▸ **TASK INSTRUCTIONS**: The answer should contain only the lines from the beginning of the entries through the line that holds "عطر و ادکلن", given again exactly, with no pictures.
[[ PROVIDED RECORDS open ]]
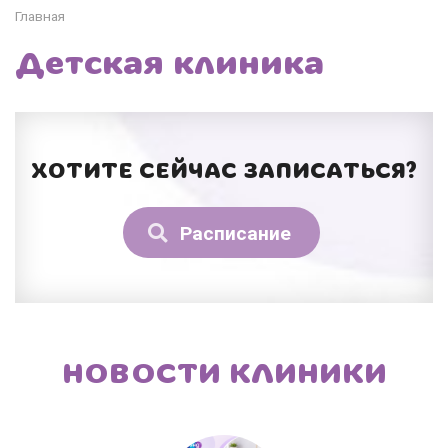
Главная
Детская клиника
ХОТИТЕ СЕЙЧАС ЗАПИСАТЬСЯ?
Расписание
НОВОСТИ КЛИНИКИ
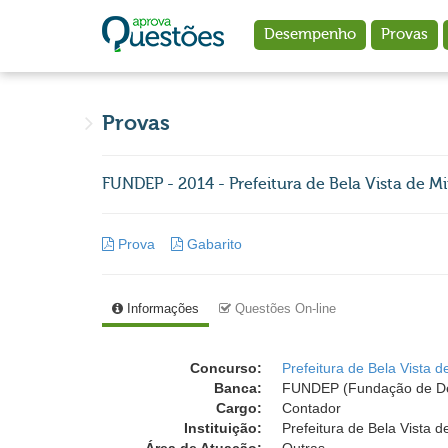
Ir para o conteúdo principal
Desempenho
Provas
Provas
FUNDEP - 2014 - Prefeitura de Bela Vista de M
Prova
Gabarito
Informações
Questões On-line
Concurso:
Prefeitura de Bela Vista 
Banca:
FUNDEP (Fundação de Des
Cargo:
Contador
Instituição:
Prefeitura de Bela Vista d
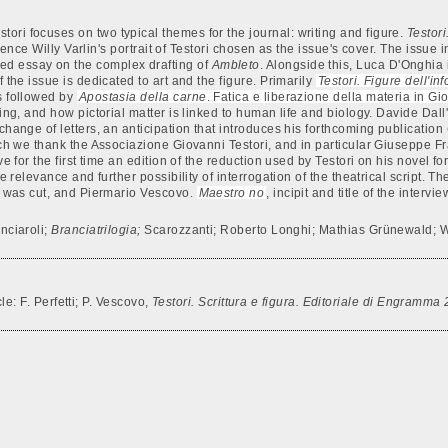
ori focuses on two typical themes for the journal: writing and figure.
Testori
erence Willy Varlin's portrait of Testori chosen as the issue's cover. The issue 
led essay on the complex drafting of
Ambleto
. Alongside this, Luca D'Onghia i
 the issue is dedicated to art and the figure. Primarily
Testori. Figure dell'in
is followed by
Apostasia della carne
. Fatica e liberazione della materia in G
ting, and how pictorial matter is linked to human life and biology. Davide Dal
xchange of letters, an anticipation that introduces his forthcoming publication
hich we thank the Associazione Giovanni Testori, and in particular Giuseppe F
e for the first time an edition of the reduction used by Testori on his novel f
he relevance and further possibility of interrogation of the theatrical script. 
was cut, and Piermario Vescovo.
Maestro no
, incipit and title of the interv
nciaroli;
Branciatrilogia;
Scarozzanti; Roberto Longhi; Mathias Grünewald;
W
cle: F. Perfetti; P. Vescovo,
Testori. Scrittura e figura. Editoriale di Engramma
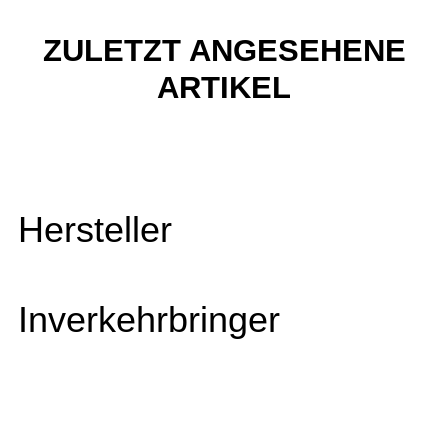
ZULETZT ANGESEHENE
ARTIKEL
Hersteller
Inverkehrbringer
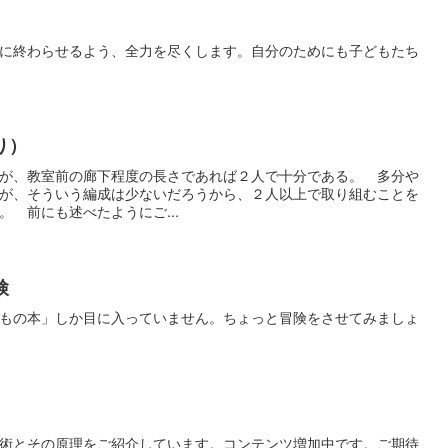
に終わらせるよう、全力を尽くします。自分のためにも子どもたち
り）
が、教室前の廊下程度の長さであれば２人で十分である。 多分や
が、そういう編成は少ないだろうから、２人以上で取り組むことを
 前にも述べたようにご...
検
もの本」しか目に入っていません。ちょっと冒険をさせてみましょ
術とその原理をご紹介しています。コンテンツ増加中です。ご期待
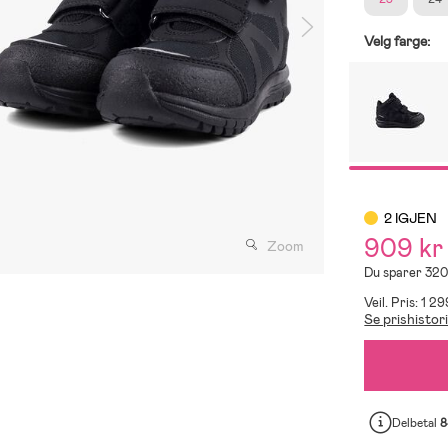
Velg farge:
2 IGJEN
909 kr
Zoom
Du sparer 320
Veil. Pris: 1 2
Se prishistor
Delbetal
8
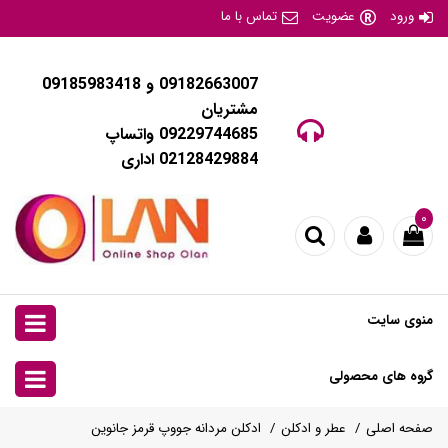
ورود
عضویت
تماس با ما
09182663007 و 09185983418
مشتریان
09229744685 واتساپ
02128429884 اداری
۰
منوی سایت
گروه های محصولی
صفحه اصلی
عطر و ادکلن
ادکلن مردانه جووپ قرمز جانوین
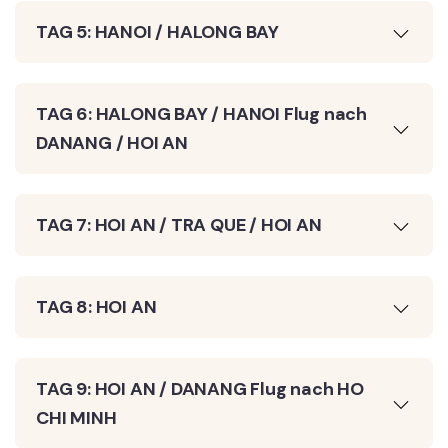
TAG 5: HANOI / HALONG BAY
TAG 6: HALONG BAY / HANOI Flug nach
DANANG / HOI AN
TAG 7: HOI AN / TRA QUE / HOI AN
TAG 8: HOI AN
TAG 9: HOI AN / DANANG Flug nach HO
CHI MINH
[[ PROVIDED RECORDS closed ]]
▸ **RESPONSE AREA**:
Главная
Детская клиника
ХОТИТЕ СЕЙЧАС ЗАПИСАТЬСЯ?
Расписание
НОВОСТИ КЛИНИКИ
Ir para o conteúdo principal
Desempenho
Provas
Provas
FUNDEP - 2014 - Prefeitura de Bela Vista de M
Prova
Gabarito
Informações
Questões On-line
Concurso:
Prefeitura de Bela Vista 
Banca:
FUNDEP (Fundação de Des
Cargo:
Contador
Instituição:
Prefeitura de Bela Vista d
ori focuses on two typical themes for the journal: writing and figure.
Testori
erence Willy Varlin's portrait of Testori chosen as the issue's cover. The issue 
led essay on the complex drafting of
Ambleto
. Alongside this, Luca D'Onghia i
 the issue is dedicated to art and the figure. Primarily
Testori. Figure dell'in
is followed by
Apostasia della carne
. Fatica e liberazione della materia in G
ting, and how pictorial matter is linked to human life and biology. Davide Dal
xchange of letters, an anticipation that introduces his forthcoming publication
hich we thank the Associazione Giovanni Testori, and in particular Giuseppe F
e for the first time an edition of the reduction used by Testori on his novel f
he relevance and further possibility of interrogation of the theatrical script. 
was cut, and Piermario Vescovo.
Maestro no
, incipit and title of the interv
nciaroli;
Branciatrilogia;
Scarozzanti; Roberto Longhi; Mathias Grünewald;
W
cle: F. Perfetti; P. Vescovo,
Testori. Scrittura e figura. Editoriale di Engramma
ZULETZT ANGESEHENE
ARTIKEL
Hersteller
Inverkehrbringer
に終わらせるよう、全力を尽くします。自分のためにも子どもたち
り）
が、教室前の廊下程度の長さであれば２人で十分である。 多分や
が、そういう編成は少ないだろうから、２人以上で取り組むことを
 前にも述べたようにご...
検
もの本」しか目に入っていません。ちょっと冒険をさせてみましょ
術とその原理をご紹介しています。コンテンツ増加中です。ご期待
Velg farge:
2 IGJEN
909 kr
Zoom
Du sparer 320
Veil. Pris: 1 2
Se prishistor
Delbetal
8
ورود
عضویت
تماس با ما
09182663007 و 09185983418
مشتریان
09229744685 واتساپ
02128429884 اداری
۰
منوی سایت
گروه های محصولی
صفحه اصلی
عطر و ادکلن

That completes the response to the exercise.